Wednesday, August 4, 2010

Time yet?

I know its no where near the beginning of fall… but this is about the time I would start to take a little bike ride to my school and start to look for the yellow pieces of paper hanging in the front foyer windows.

I was always one of those kids, excited to go back to school, this time of year, the excitement would begin to build. This next year will be better, I will make more friends, I will be popular, I will be smarter, boys will like me, girls will like me, I will have fun, I will… I want… I need... I wish… I hope…

All through my elementary school career the homeroom classes would be posted on the front doors to the school; and I would go to the school pretty much every day on my bicycle and check the doors to see if my homeroom had been posted yet… I wanted to know before everyone else. Homeroom changes everything. Would I be with my friends? Would I have to make new friends? Would I get the good teacher?

More than the curiosity….I loved being in and around the school when no one else was there. I could play on anything I wanted. There was no line-up for the tire swing, no body bigger and scarier than I hanging around by the hopscotch. No boys playing handball next to the gym doors. It was all mine. It was calm and peaceful. Empty of friends, bullies, teachers and obligations… All alone I was much stronger….

Every once and a while, (if you were as persistent as I am you would also know this), I could find an open door or window to shimmy through and go exploring.

(I’m not going to lie… I was a total chicken-shit, so I’d usually get freaked out and run for the hills after ten minutes or so, but I loved exploring the empty school.)

My elementary school was such a piece of work, so many buildings were added on after the fact, that it was an architectural puzzle, finding all the pieces that didn’t quite belong. Lunchrooms were changed into classrooms, classrooms were divided into two, temporary trailers were added on ten years before and were no longer temporary. Upstairs, downstairs, around the corner, up in a loft, through the gym… there was always so much to explore. The problem was it was always dark in that school, no matter if it was the middle of the day (this made it scary); but it was also always cool, even in the heat of the summer (which made me want to be in there as long as possible). I would get caught up seeing all the things I saw everyday through the year and didn’t notice; in the summer it all felt so new, different and exciting.

Then I’d hear a noise. A mouse, a janitor, a teacher getting ahead, the wind on a window, a car pulling into the lot; I was never quite sure, and I certainly never waited around…

I would run as fast as I could to the nearest door. I would throw it open, blinded by the sunlight and struck with the wave of heat that would hit me. It felt like I was entering a completely different world than I’d left behind. I would run all the way to the park, and hide in the little wooden house.
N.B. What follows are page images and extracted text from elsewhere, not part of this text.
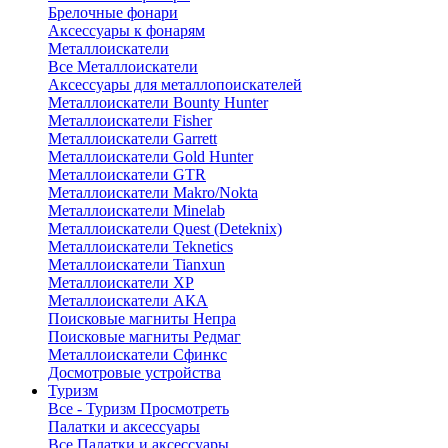
Брелочные фонари
Аксессуары к фонарям
Металлоискатели
Все Металлоискатели
Аксессуары для металлопоискателей
Металлоискатели Bounty Hunter
Металлоискатели Fisher
Металлоискатели Garrett
Металлоискатели Gold Hunter
Металлоискатели GTR
Металлоискатели Makro/Nokta
Металлоискатели Minelab
Металлоискатели Quest (Deteknix)
Металлоискатели Teknetics
Металлоискатели Tianxun
Металлоискатели XP
Металлоискатели АКА
Поисковые магниты Непра
Поисковые магниты Редмаг
Металлоискатели Сфинкс
Досмотровые устройства
Туризм
Все - Туризм
Просмотреть
Палатки и аксессуары
Все Палатки и аксессуары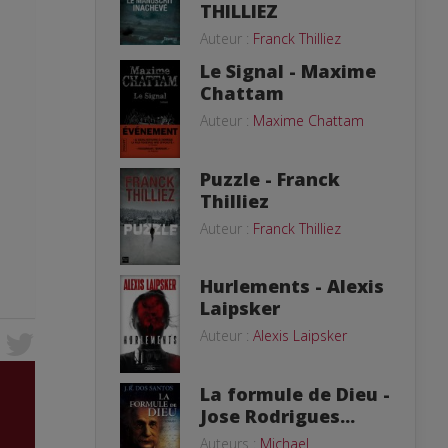
THILLIEZ
Auteur :
Franck Thilliez
Le Signal - Maxime
Chattam
Auteur :
Maxime Chattam
Puzzle - Franck
Thilliez
Auteur :
Franck Thilliez
Hurlements - Alexis
Laipsker
Auteur :
Alexis Laipsker
La formule de Dieu -
Jose Rodrigues...
Auteurs :
Michael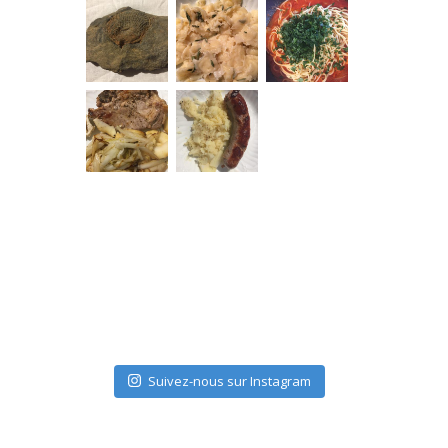
Suivez-nous sur Instagram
The little house that had my name carved into the balance beam.
The little house bean had made me climb to the roof of.
The little house, who’s roof Bean had made me jump off of.

I would lay there on the cool wooden floor, catching my breath, feeling the sting on the back of my throat as I tried to calm my heart.


I would eventually peek my head up, see if anyone was watching. Go back to the entrance and find my bike. Praying no one saw me.


Not sure of what the punishment would be if they did…. I just knew I didn’t want to be caught.


I would always take one last peek at the front door to see if by some miracle the homeroom’s had been posted yet, they usually weren’t… then I would take my time riding my bike back home.